FCC Commissioners Field Questions At NAB Breakfast
September 21, 2006 at 6:56 AM (PT)
Public service obligations on HD2 channels, competition from unregulated media, and the media ownership rules review were among the topics covered by FCC Commissioners JONATHAN ADELSTEIN and ROBERT McDOWELL at the annual NAB RADIO SHOW FCC Breakfast THURSDAY morning in DALLAS.
Responding to FCC Joint Board Chairman BRUCE REESE's surprise over his reference to public interest requirements on HD2 channels, ADELSTEIN said that public interest obligations "have always been part of it," although the exact nature of what will be required remains unclear. McDOWELL noted that "multicasting is inherently public-interest oriented ... it may flourish without a government mandate." REESE joked that "maybe we can stop running public interest programming on our digital channels until we have to."
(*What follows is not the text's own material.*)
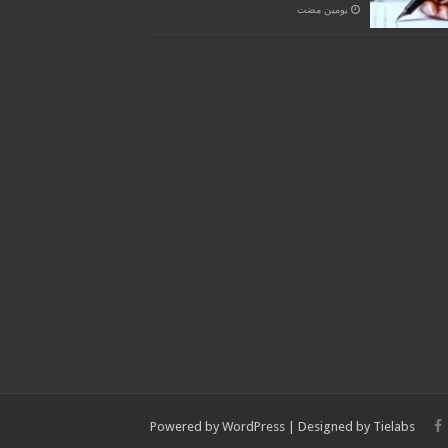
‏يومين مضت
Powered by
WordPress
| Designed by
Tielabs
I'm a little confused myself, which is probably not a good sign for all of you
The commissioners were noncommittal on what the Commission will do about regulation in the face of new media competition, with ADELSTEIN offering that "we do want to keep the industry healthy" and MCDOWELL adding that "we want to give you all the tools you need in your toolbox to compete effectively."
On media ownership, ADELSTEIN spoke of his experiences at the recent AUSTIN hearing at which local Tejano musicians and fans complained that there is no Tejano-formatted station in the market. "It's a localism question," ADELSTEIN said, "that seems to me a real localism problem ... we need to hear that kind of thing." A UNIVISION engineer later informed ADELSTEIN that one of the company's HD2 channels in the AUSTIN market offers a Tejano format.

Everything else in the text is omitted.